The recognition of her talent and hard work at the medal presentation is a moment the medical doctor says will be engraved in her memory. She admits that she is excited and proud of herself for taking a leap of faith and is extremely happy that it paid off.

While at the competition, she says she had the opportunity to meet multiple producers and directors. Additionally, other members of the Jamaican team had the opportunity to get scholarships to film academies and meet with prominent people in the music industry.

(Left to right) Team Jamaica at the World Championships of Performing Arts (WCOPA) show their medals. They include: Dwight Gayle, Jillian Gayle, Lee-San Gayle, Kayla Stewart, Renee Robertson and Fred Robertson. (Photo: Contributed)

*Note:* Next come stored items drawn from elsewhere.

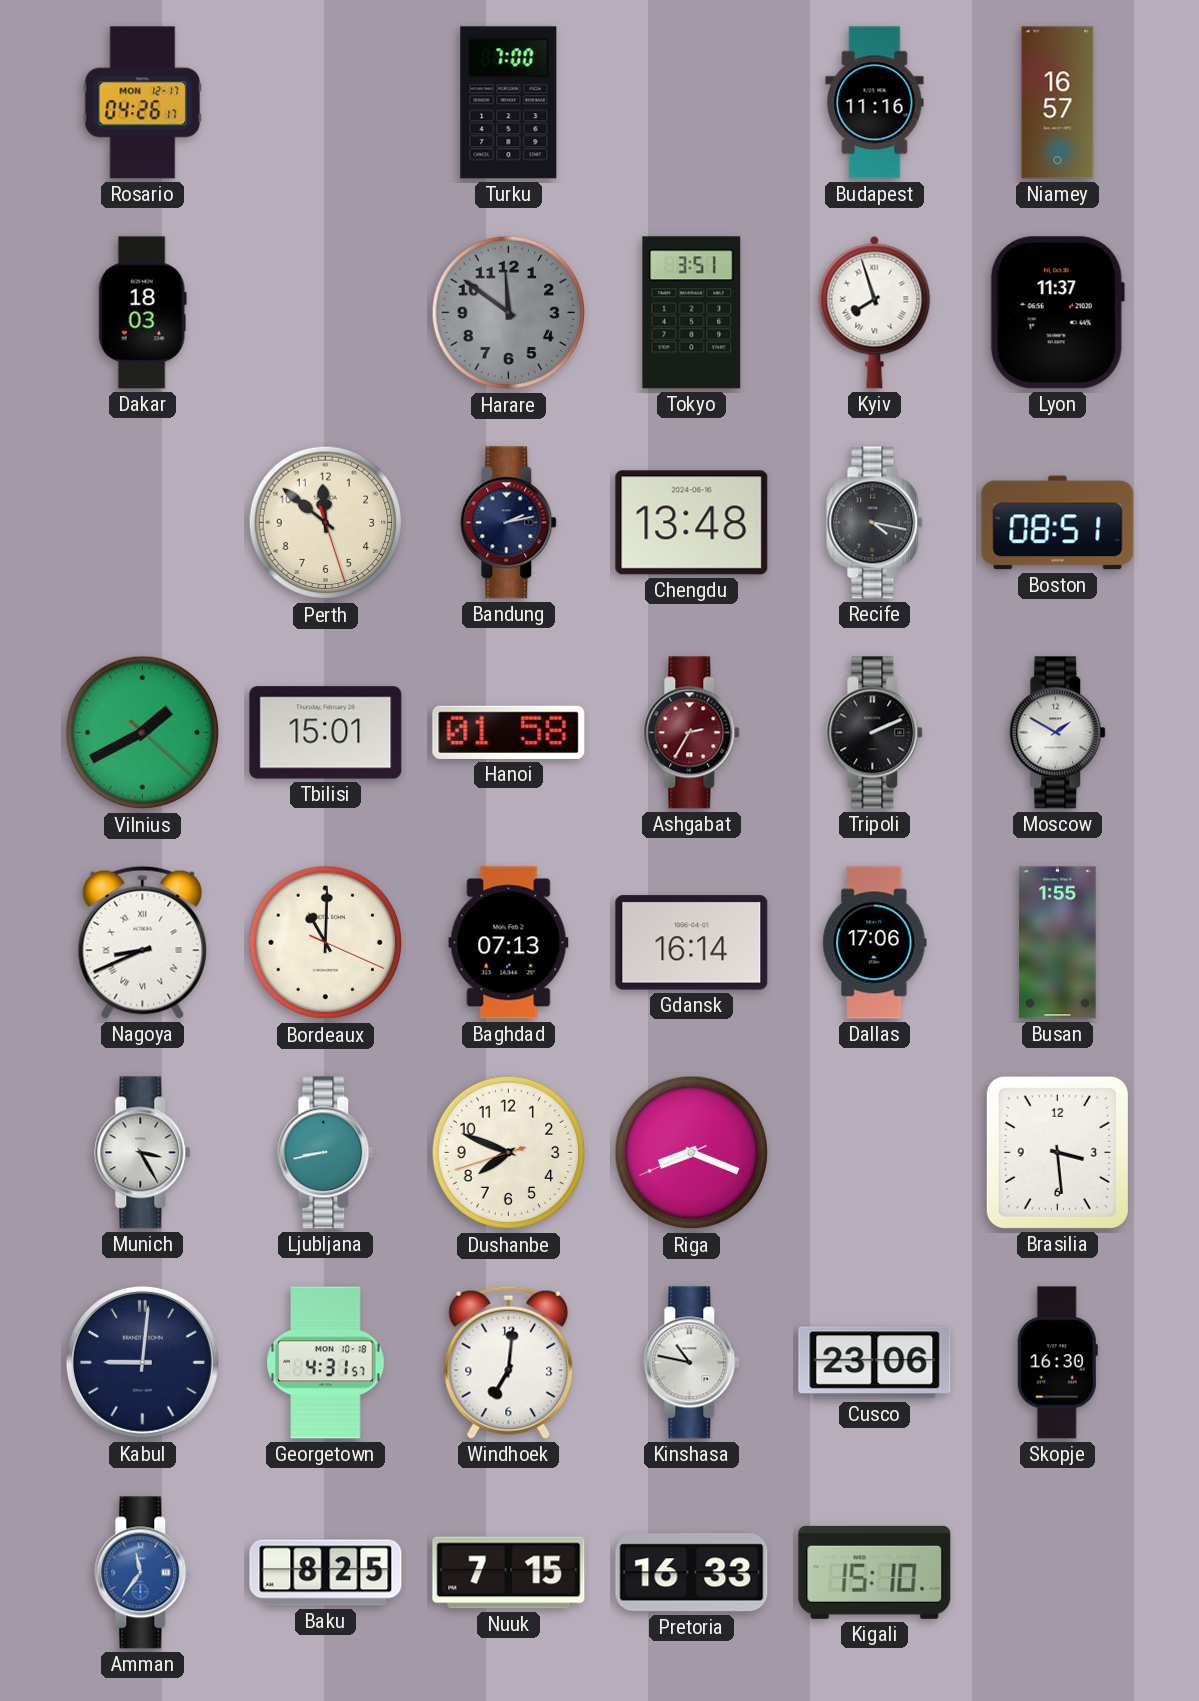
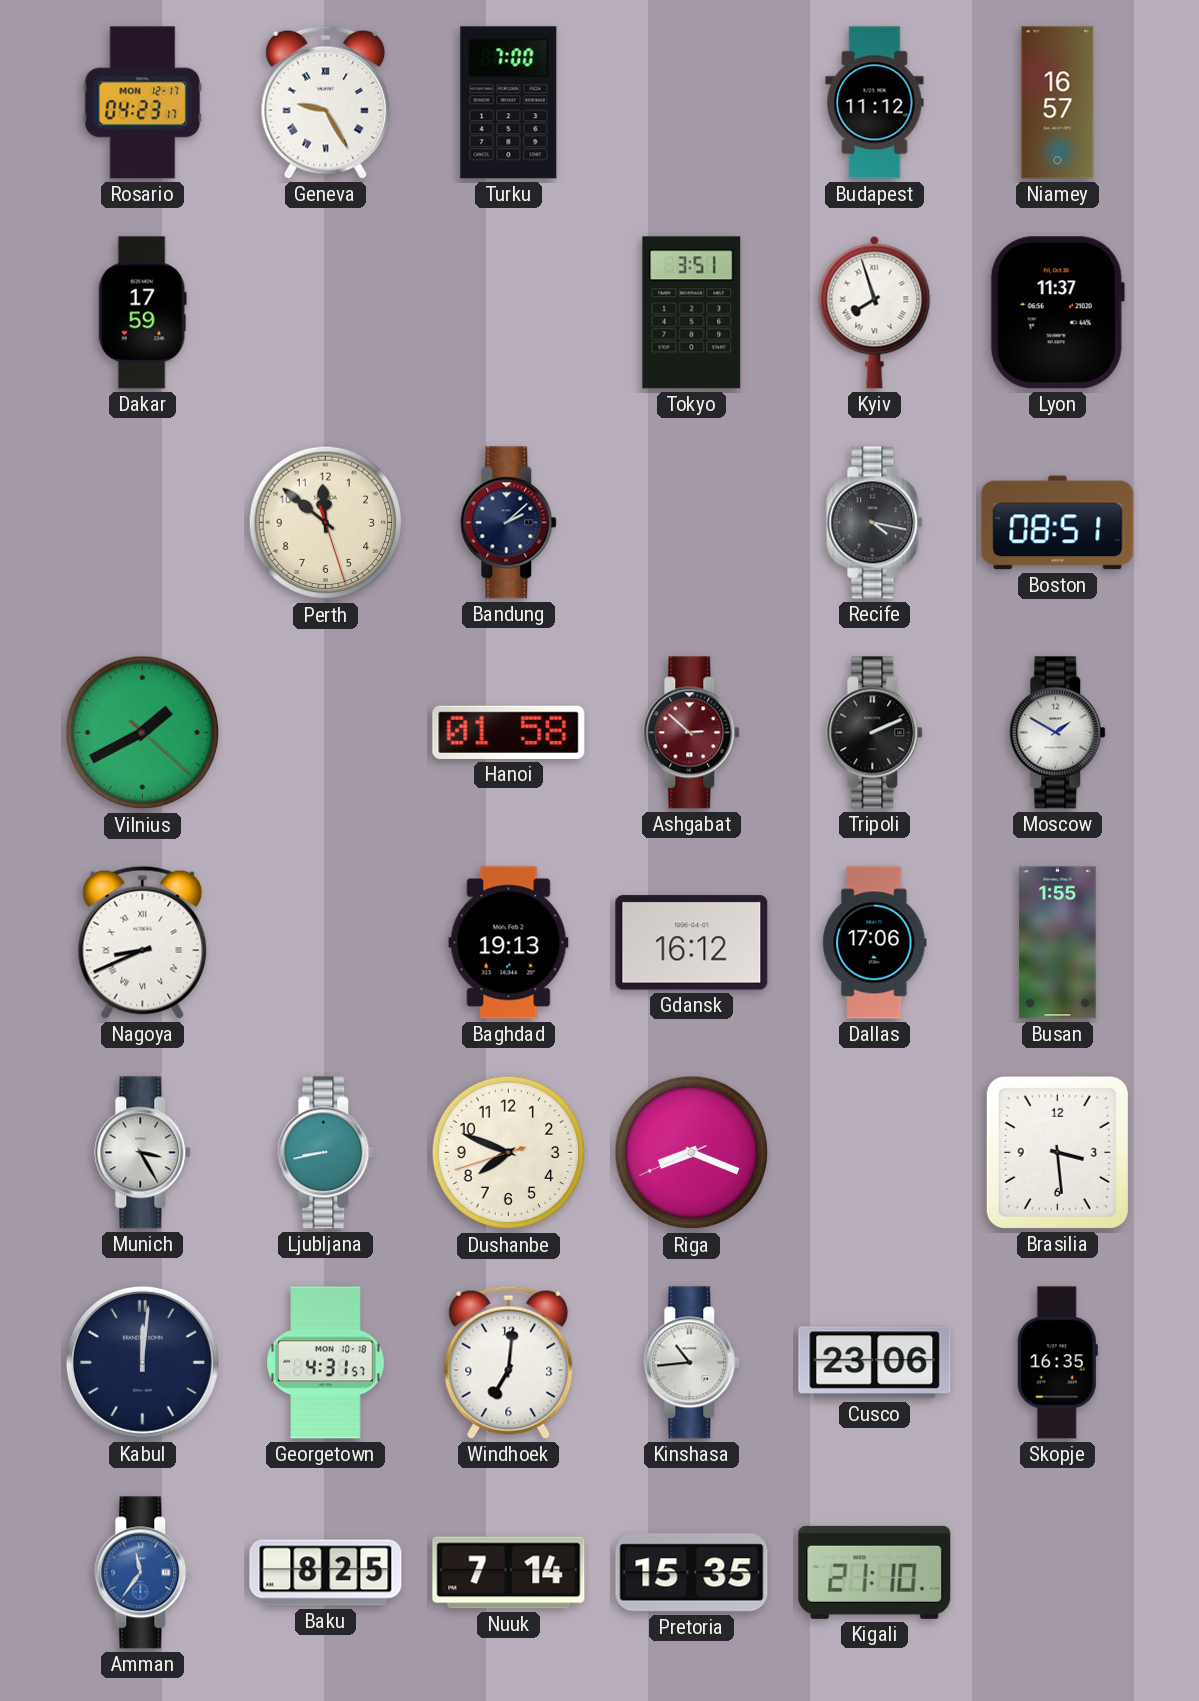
Rosario: 04:26 -> 04:23
Geneva: none -> 9:25
Budapest: 11:16 -> 11:12
Dakar: 18:03 -> 17:59
Harare: 11:51 -> none
Bandung: 2:13 -> 2:08
Chengdu: 13:48 -> none
Tbilisi: 15:01 -> none
Ashgabat: 2:35 -> 2:52
Bordeaux: 11:00 -> none
Baghdad: 07:13 -> 19:13
Gdansk: 16:14 -> 16:12
Kabul: 9:01 -> 12:01
Kinshasa: 10:47 -> 10:44
Skopje: 16:30 -> 16:35
Nuuk: 7:15 -> 7:14
Pretoria: 16:33 -> 15:35
Kigali: 15:10 -> 21:10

“You never know where God will take you. You never know where this will go, and so I’m excited to see it. My aim right now is just to continue to grow in my confidence, continue to grow in my exposure, and see where it goes,” said Stewart.

She is also encouraging others to pursue their dreams because they never know where they could end up.

“I think it is very important in this day and age to go all in into the things that you feel you are passionate about. Had I not taken that step with a lot of prayer and thought, I would have never known that I would have left that competition with a medal,”

With championship medals under her belt, she shares that a professional music career is not farfetched and it is an idea she is seriously considering. However, until then, she will continue to be of service to her patients.